While most employers are aware that workers' compensation insurance is compulsory if they employ workers in Queensland, cross border arrangements can sometimes cause confusion.
Some of the most frequently asked questions from employers include:
- "Should my interstate workers be covered under my Queensland policy?" and
- "If my workers work some of the time in another state do I cover them in Queensland or the other state?"
This webinar provides more information about covering workers who work in more than one state or territory.
You can watch the webinar or review the presentation slides (PDF, 0.34 MB).
Questions and Answers
Here are the questions and answers from the session.
Question: A company employs casual workers on 417 visas who work in different locations across Australia. Workers sign a contract which says they have the intention to return to Queensland following their contract. Are they considered a Queensland worker?
Answer: Section 417 visas are described by the Department of Immigration and Border Protection as "Visas for young people who want to holiday and work in Australia for up to a year".

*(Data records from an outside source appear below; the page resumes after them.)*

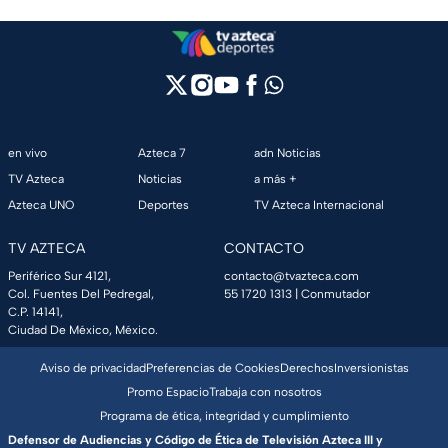
en vivo
Azteca 7
adn Noticias
TV Azteca
Noticias
a más +
Azteca UNO
Deportes
TV Azteca Internacional
TV AZTECA
CONTACTO
Periférico Sur 4121,
contacto@tvazteca.com
Col. Fuentes Del Pedregal,
55 1720 1313
| Conmutador
C.P. 14141,
Ciudad De México, México.
Aviso de privacidad
Preferencias de Cookies
Derechos
Inversionistas
Promo Espacio
Trabaja con nosotros
Programa de ética, integridad y cumplimiento
Defensor de Audiencias y Código de Ética de Televisión Azteca III y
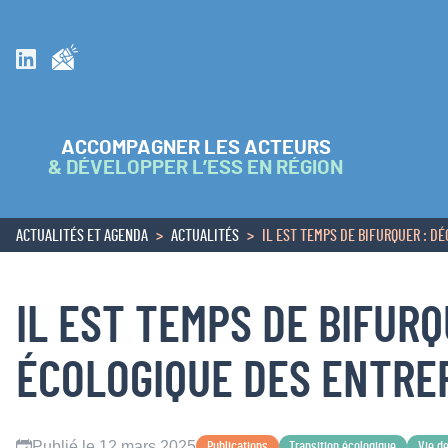
Inscrivez vous à la newsletter
Suivez nous sur Linkedin
ACCOMPAGNER LES ACTEURS
& DÉVELOPPER L’ESS EN RÉGION
ACTUALITÉS ET AGENDA
ACTUALITÉS
IL EST TEMPS DE BIFURQUER : D
ACCUEIL
IL EST TEMPS DE BIFUR
ÉCOLOGIQUE DES ENTREP
Publié le 12 mars 2025
Publications
Transition écologique
Vie de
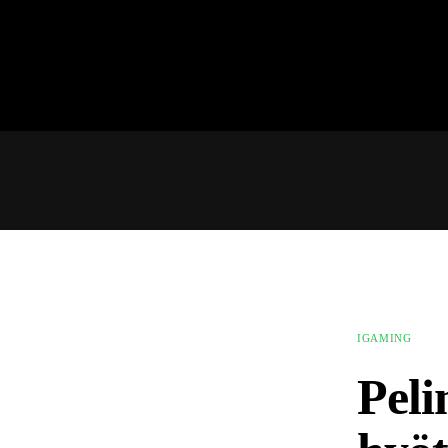
Home
Pelit
Ohjelmisto
Teknologiat
iGaming
Pelimaailman tuntemisesta on hyö
Yhteystiedot
IGAMING
Peli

The requirements to obtain such a visa are:-
- The Applicant must be outside of Australia when the Application is made;
- The Applicant must be at least 18 but not yet 31 years of age.
The visa allows for up to 6 months of employment with an employer, effectively a "working holiday".

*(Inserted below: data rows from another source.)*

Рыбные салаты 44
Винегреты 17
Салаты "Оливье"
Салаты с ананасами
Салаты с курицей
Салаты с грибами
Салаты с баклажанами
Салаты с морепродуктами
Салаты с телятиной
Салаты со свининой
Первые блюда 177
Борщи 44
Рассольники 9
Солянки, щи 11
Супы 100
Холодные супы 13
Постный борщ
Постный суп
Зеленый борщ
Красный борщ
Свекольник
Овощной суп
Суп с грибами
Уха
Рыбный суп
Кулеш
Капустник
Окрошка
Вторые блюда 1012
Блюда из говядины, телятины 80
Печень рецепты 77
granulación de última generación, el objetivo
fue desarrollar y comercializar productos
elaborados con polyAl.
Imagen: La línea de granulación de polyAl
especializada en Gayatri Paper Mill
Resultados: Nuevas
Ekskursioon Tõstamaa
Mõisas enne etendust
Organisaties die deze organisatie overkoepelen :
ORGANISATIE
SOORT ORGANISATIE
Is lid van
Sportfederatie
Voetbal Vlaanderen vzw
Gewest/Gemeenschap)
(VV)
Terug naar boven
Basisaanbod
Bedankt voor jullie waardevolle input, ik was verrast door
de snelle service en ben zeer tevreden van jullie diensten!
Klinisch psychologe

I assume that the likely scenario is that the worker holding the 417 visa has come to Australia on holiday and is now, while in Australia and in the State of Queensland, seeking employment.
The contract of employment will accordingly be formed in the State of Queensland.

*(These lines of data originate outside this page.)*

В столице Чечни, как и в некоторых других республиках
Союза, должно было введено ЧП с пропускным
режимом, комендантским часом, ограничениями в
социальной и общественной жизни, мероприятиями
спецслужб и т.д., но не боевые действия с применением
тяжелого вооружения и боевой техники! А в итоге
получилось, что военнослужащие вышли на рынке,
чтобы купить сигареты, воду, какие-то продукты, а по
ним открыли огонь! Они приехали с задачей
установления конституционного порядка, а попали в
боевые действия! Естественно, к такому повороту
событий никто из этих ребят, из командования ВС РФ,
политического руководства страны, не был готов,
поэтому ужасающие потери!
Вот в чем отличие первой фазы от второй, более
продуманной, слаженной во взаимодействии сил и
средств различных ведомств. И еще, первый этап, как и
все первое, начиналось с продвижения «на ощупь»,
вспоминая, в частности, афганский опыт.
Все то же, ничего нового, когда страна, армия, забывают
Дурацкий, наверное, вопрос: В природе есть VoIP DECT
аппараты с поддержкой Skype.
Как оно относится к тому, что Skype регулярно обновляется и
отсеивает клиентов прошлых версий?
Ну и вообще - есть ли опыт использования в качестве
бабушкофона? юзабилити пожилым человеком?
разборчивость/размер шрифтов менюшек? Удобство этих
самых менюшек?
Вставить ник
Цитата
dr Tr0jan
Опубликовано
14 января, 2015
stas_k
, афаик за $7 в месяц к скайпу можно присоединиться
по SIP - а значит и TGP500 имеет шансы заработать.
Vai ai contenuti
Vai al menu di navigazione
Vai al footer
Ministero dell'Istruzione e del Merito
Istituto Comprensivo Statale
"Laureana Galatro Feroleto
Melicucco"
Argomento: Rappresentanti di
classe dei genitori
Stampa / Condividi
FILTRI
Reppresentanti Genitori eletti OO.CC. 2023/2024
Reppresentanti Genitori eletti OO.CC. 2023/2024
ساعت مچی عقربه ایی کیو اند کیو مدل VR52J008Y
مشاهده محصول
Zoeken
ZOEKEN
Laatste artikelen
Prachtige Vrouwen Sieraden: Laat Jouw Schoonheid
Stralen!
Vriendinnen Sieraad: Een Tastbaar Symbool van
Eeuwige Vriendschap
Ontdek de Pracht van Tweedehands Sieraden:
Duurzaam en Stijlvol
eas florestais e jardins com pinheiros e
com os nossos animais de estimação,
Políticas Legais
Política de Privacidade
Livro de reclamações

In applying the test in Section 113 of the Act, the cascading test is:-
(a) Usually works; or
(b) Usually based.
The first test to apply is "usually works".
In the question it is stated that "the company employs casual workers who work in different locations across Australia."
The court will look not simply at what the company does with workers employed under a 417 Visa on an overall basis but rather will look at the individual worker's situation.
If the individual worker:-
- Worked for the company in more than one State; or
- There was a clear intention that the individual worker was to work in more than one State;
Then it is likely to be held that the test of "usually works" has failed to determine state the workers' employment is connected with.
In such a circumstance under the test of "usually based", it is likely to be held that the worker is usually based in Queensland where the contract of employment is entered into and where he returns at the completion of each period of employment, before commencing further employment.
If, on the other hand, it was intended that the worker perform one job interstate or several jobs in the one state, then under the test of "usually works" it is likely to be held that the workers employment is connected with that one state rather than Queensland.
The mere specification in the contract that the worker "intends to return to Queensland" is unlikely to determine which state the workers employment is connected with.
Question: Usually based between an international location and Queensland?
Answer: The applicable section is section 115 of the Act which provides at subsection 3 that "a worker's principal place of employment in a country if:-
(a) The worker usually works in that country; or
(b) For a worker who usually works in more than one country, the employer's principal place of business is in that country".
The principals associated with "usually works" detailed in my lecture would accordingly apply.
The second test of "usually based" is not a test.
Instead, if the worker usually works in more than one country, the test under section 115(3)(b) is where is the employer's principal place of business.